Record excerpts:
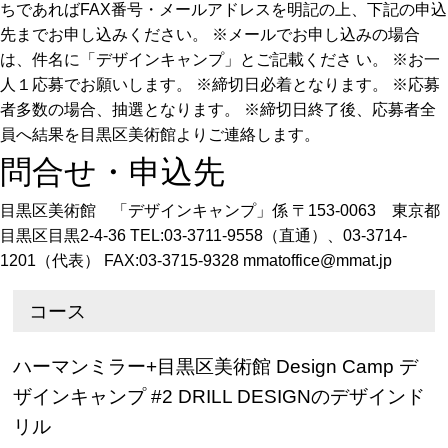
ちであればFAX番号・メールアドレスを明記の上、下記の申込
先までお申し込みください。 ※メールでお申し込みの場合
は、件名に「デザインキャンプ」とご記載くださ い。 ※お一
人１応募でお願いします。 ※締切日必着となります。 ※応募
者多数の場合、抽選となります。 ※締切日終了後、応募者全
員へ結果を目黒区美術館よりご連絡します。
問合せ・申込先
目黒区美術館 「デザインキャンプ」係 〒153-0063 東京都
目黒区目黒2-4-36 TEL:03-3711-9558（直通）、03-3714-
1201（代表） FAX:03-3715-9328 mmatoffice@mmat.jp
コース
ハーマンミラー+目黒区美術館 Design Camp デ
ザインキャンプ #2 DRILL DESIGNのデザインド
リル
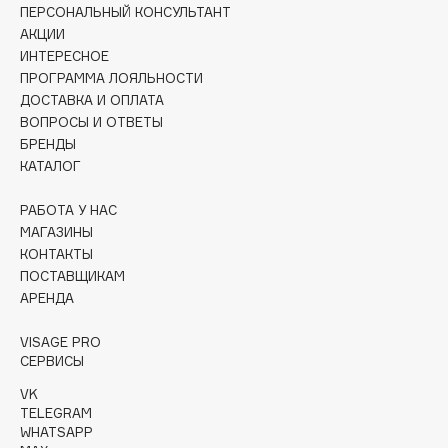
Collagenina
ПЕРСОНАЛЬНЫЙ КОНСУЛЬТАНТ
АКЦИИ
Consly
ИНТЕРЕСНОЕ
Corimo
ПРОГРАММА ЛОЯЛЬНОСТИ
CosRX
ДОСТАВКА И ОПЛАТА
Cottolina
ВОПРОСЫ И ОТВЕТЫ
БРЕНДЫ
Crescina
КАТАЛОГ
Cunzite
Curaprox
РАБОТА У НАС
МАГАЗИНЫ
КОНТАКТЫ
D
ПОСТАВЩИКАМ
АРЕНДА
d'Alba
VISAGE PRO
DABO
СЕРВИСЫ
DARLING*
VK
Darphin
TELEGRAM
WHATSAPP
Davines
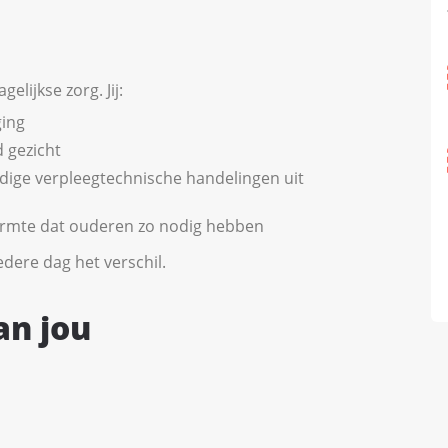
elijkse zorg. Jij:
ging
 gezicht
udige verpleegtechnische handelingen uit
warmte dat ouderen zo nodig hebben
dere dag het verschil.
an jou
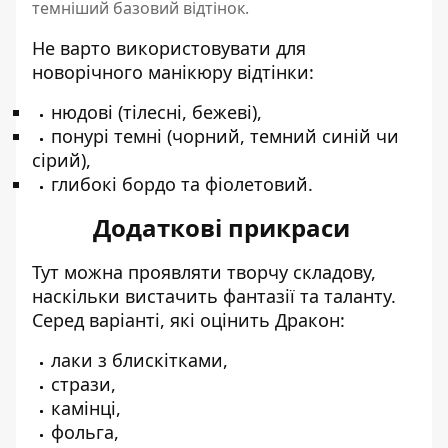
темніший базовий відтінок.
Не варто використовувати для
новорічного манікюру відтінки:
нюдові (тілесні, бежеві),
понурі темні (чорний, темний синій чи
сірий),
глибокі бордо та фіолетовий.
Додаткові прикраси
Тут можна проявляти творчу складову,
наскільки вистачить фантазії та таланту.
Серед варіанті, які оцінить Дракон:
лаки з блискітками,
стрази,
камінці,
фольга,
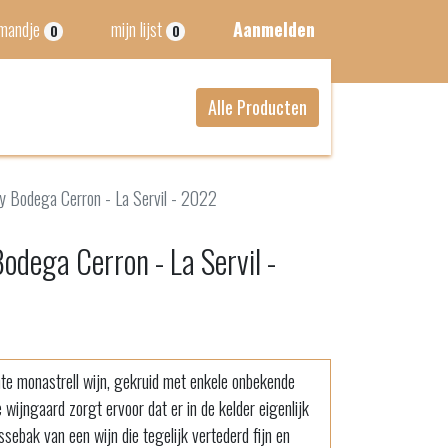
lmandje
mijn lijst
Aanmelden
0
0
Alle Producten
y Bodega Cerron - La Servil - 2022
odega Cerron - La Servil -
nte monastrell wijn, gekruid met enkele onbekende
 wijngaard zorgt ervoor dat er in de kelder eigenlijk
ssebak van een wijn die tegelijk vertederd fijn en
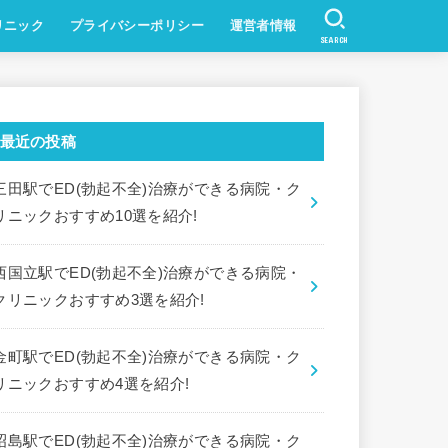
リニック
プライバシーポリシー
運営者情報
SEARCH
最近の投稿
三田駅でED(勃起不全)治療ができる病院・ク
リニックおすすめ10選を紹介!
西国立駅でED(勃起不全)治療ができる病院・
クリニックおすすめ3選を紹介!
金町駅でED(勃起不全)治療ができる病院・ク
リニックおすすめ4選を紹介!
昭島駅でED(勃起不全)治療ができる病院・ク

What the exercise asks: Print out the entries above word for word from the first line to the line containing "nte monastrell wijn, gekruid", both included, omitting the pictures.

Task solution:
ちであればFAX番号・メールアドレスを明記の上、下記の申込
先までお申し込みください。 ※メールでお申し込みの場合
は、件名に「デザインキャンプ」とご記載くださ い。 ※お一
人１応募でお願いします。 ※締切日必着となります。 ※応募
者多数の場合、抽選となります。 ※締切日終了後、応募者全
員へ結果を目黒区美術館よりご連絡します。
問合せ・申込先
目黒区美術館 「デザインキャンプ」係 〒153-0063 東京都
目黒区目黒2-4-36 TEL:03-3711-9558（直通）、03-3714-
1201（代表） FAX:03-3715-9328 mmatoffice@mmat.jp
コース
ハーマンミラー+目黒区美術館 Design Camp デ
ザインキャンプ #2 DRILL DESIGNのデザインド
リル
Collagenina
ПЕРСОНАЛЬНЫЙ КОНСУЛЬТАНТ
АКЦИИ
Consly
ИНТЕРЕСНОЕ
Corimo
ПРОГРАММА ЛОЯЛЬНОСТИ
CosRX
ДОСТАВКА И ОПЛАТА
Cottolina
ВОПРОСЫ И ОТВЕТЫ
БРЕНДЫ
Crescina
КАТАЛОГ
Cunzite
Curaprox
РАБОТА У НАС
МАГАЗИНЫ
КОНТАКТЫ
D
ПОСТАВЩИКАМ
АРЕНДА
d'Alba
VISAGE PRO
DABO
СЕРВИСЫ
DARLING*
VK
Darphin
TELEGRAM
WHATSAPP
Davines
elijkse zorg. Jij:
ging
 gezicht
udige verpleegtechnische handelingen uit
warmte dat ouderen zo nodig hebben
dere dag het verschil.
an jou
темніший базовий відтінок.
Не варто використовувати для
новорічного манікюру відтінки:
нюдові (тілесні, бежеві),
понурі темні (чорний, темний синій чи
сірий),
глибокі бордо та фіолетовий.
Додаткові прикраси
Тут можна проявляти творчу складову,
наскільки вистачить фантазії та таланту.
Серед варіанті, які оцінить Дракон:
лаки з блискітками,
стрази,
камінці,
фольга,
lmandje
mijn lijst
Aanmelden
0
0
Alle Producten
y Bodega Cerron - La Servil - 2022
odega Cerron - La Servil -
nte monastrell wijn, gekruid met enkele onbekende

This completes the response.